CORESTA Meeting, Smoke Science/Product Technology, Stratford-upon-Avon, 2005, SSPT 43

Puff-by-puff resolved measurements of cigarette smoke by resonance-enhanced multi-photon ionization (REMPI) and single photon ionization (SPI) - time of flight mass spectrometry (TOFMS)

University of Augsburg, Analytical Chemistry, Institute of Physics, Augsburg, Germany

The application of soft photo-ionization mass spectrometry methods (PIMS) for cigarette mainstream smoke (MSS) analysis is demonstrated. Resonance-enhanced multi-photon ionization (REMPI) and vacuum ultra violet light single-photon ionization (SPI) were used in combination with time-of-flight mass spectrometry (TOFMS) for puff-by-puff resolved measurements of tobacco smoke.

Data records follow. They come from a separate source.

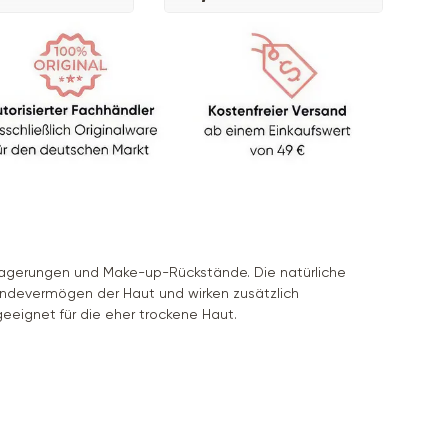
lagerungen und Make-up-Rückstände. Die natürliche
bindevermögen der Haut und wirken zusätzlich
eignet für die eher trockene Haut.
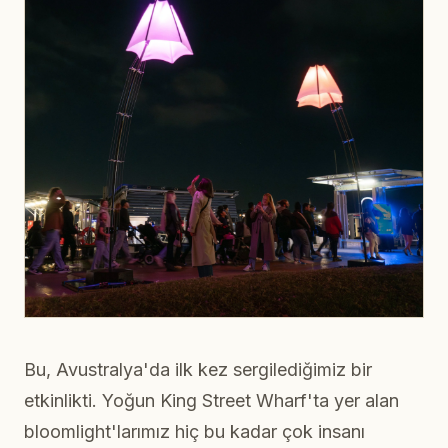
Bu, Avustralya'da ilk kez sergilediğimiz bir
etkinlikti. Yoğun King Street Wharf'ta yer alan
bloomlight'larımız hiç bu kadar çok insanı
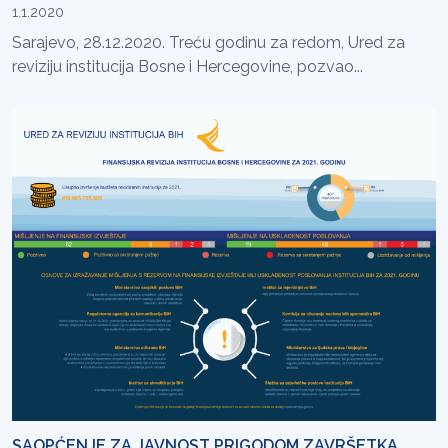
1.1.2020
Sarajevo, 28.12.2020. Treću godinu za redom, Ured za
reviziju institucija Bosne i Hercegovine, pozvao...
SAOPĆENJE ZA JAVNOST PRIGODOM ZAVRŠETKA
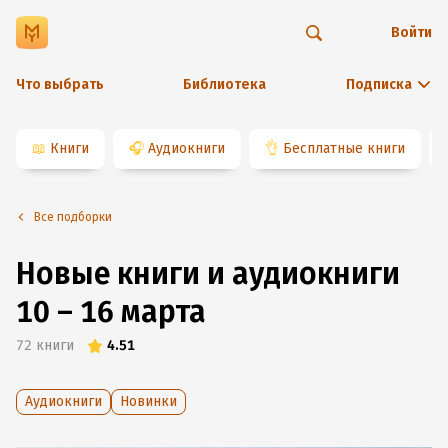
Войти
Что выбрать
Библиотека
Подписка
📖
Книги
🎧
Аудиокниги
👌
Бесплатные книги
Все подборки
Новые книги и аудиокниги
10 – 16 марта
72
книги
4.51
Аудиокниги
Новинки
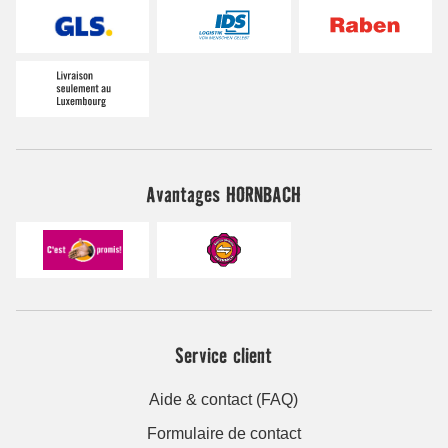
Avantages HORNBACH
Service client
Aide & contact (FAQ)
Formulaire de contact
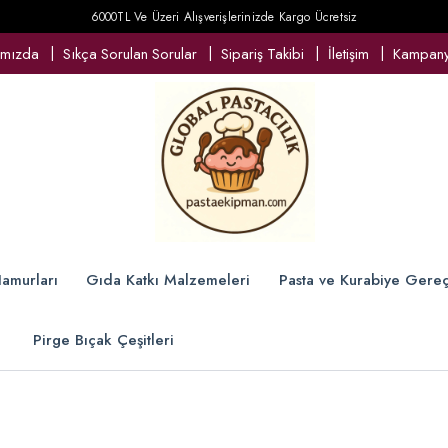
6000TL Ve Üzeri Alışverişlerinizde Kargo Ücretsiz
ımızda
Sıkça Sorulan Sorular
Sipariş Takibi
İletişim
Kampanya
amurları
Gıda Katkı Malzemeleri
Pasta ve Kurabiye Gereç
Pirge Bıçak Çeşitleri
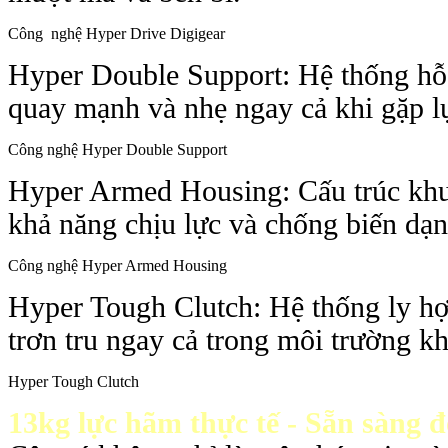
Công nghệ
Hyper Drive Digigear
Hyper Double Support: Hệ thống hỗ 
quay mạnh và nhẹ ngay cả khi gặp lự
Công nghệ
Hyper Double Support
Hyper Armed Housing: Cấu trúc kh
khả năng chịu lực và chống biến dạn
Công nghệ
Hyper Armed Housing
Hyper Tough Clutch: Hệ thống ly h
trơn tru ngay cả trong môi trường kh
Hyper Tough Clutch
13kg lực hãm thực tế - Sẵn sàng 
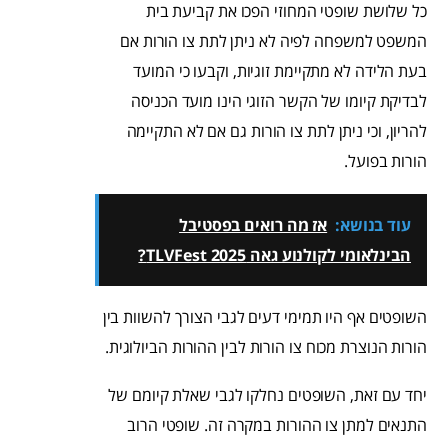
כל שלושת שופטי המחוזי הפכו את קביעת בית
המשפט למשפחה לפיה לא ניתן לתת צו הורות אם
בעת הלידה לא מתקיימת זוגיות, וקבעו כי המועד
לבדיקת קיומו של הקשר הזוגי הינו מועד הכניסה
להריון, וכי ניתן לתת צו הורות גם אם לא התקיימה
הורות בפועל.
עוד בנושא:
אז מה רואים בפסטיבל
הבינלאומי לקולנוע גאה TLVFest 2025?
השופטים אף היו תמימי דעים לגבי הצורך להשוות בין
הורות הנוצרת מכוח צו הורות לבין ההורות הביולוגית.
יחד עם זאת, השופטים נחלקו לגבי שאלת קיומם של
התנאים למתן צו ההורות במקרה זה. שופטי הרוב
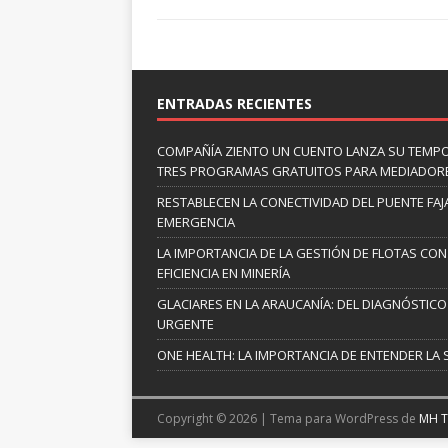
ENTRADAS RECIENTES
COMPAÑÍA ZIENTO UN CUENTO LANZA SU TEMP
TRES PROGRAMAS GRATUITOS PARA MEDIADOR
RESTABLECEN LA CONECTIVIDAD DEL PUENTE FAJ
EMERGENCIA
LA IMPORTANCIA DE LA GESTIÓN DE FLOTAS CON
EFICIENCIA EN MINERÍA
GLACIARES EN LA ARAUCANÍA: DEL DIAGNÓSTICO 
URGENTE
ONE HEALTH: LA IMPORTANCIA DE ENTENDER LA 
Copyright © 2026 | Tema para WordPress de
MH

An optimized smoking machine with reduced memory effects of smoke components was constructed, which in combination with the REMPI/SPI-TOFMS instrument allows PIMS smoke analysis with a time resolution of up to 10 Hz. The complementary character of both PIMS methods is demonstrated. SPI allows the detection of various aliphatic and aromatic components in smoke up to about 120 m/z while REMPI is well suited for aromatic compounds. The capability of the instrument coupled to the novel sampling system for puff-by-puff resolved measurements is demonstrated. Two main patterns of puff-by-puff behaviours are observed for different smoke constituents. The first group exhibits a constant increase in smoke constituent yield from the first to the last puff. The second group shows a high yield of the constituent in the first puff, with lower and constant or slowly increasing amounts in the following puffs. A third group can not be clearly classified and is a combination of both observed profiles. The results also illustrate that the specified quartz fibre filter (Cambridge filter) used for the separation of the smoke particulate matter from the vapour phase causes memory effects due to desorption of deposited material. This effect strongly influences succeeding puffs which must be considered for puff-by-puff resolved interpretation of the gas phase. The feasibility of using the experimental system for intra puff smoke measurements is also shown.